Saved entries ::
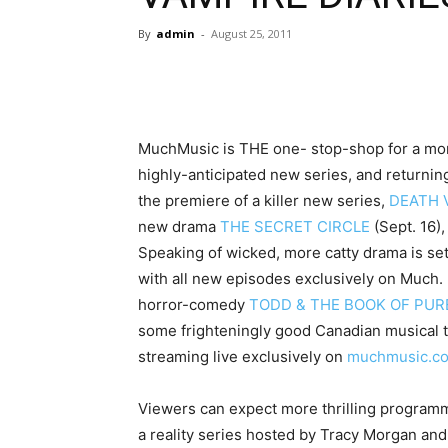
By
admin
-
August 25, 2011
MuchMusic is THE one- stop-shop for a monste
highly-anticipated new series, and returning 
the premiere of a killer new series,
DEATH 
new drama
THE SECRET CIRCLE
(Sept. 16),
Speaking of wicked, more catty drama is set
with all new episodes exclusively on Much. 
horror-comedy
TODD & THE BOOK OF PURE
some frighteningly good Canadian musical t
streaming live exclusively on
muchmusic.c
Viewers can expect more thrilling programm
a reality series hosted by Tracy Morgan an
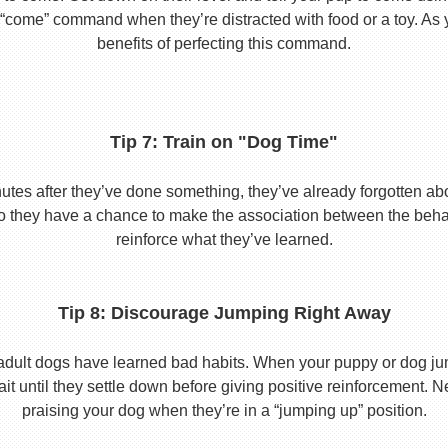
he “come” command when they’re distracted with food or a toy. As 
benefits of perfecting this command.
Tip 7: Train on "Dog Time"
tes after they’ve done something, they’ve already forgotten abo
o they have a chance to make the association between the behavio
reinforce what they’ve learned.
Tip 8: Discourage Jumping Right Away
adult dogs have learned bad habits. When your puppy or dog jum
it until they settle down before giving positive reinforcement. 
praising your dog when they’re in a “jumping up” position.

TRY IT :: Pictures are not part of the answer. Restate word for word the lines from the one with "August 25, 2011" through the last line of the records.

SOLVED EXERCISE ::
August 25, 2011
MuchMusic is THE one- stop-shop for a monste
highly-anticipated new series, and returning 
the premiere of a killer new series,
DEATH 
new drama
THE SECRET CIRCLE
(Sept. 16),
Speaking of wicked, more catty drama is set
with all new episodes exclusively on Much. 
horror-comedy
TODD & THE BOOK OF PURE
some frighteningly good Canadian musical t
streaming live exclusively on
muchmusic.c
Viewers can expect more thrilling programm
a reality series hosted by Tracy Morgan an
he “come” command when they’re distracted with food or a toy. As 
benefits of perfecting this command.
Tip 7: Train on "Dog Time"
tes after they’ve done something, they’ve already forgotten abo
o they have a chance to make the association between the behavio
reinforce what they’ve learned.
Tip 8: Discourage Jumping Right Away
adult dogs have learned bad habits. When your puppy or dog jum
it until they settle down before giving positive reinforcement. 
praising your dog when they’re in a “jumping up” position.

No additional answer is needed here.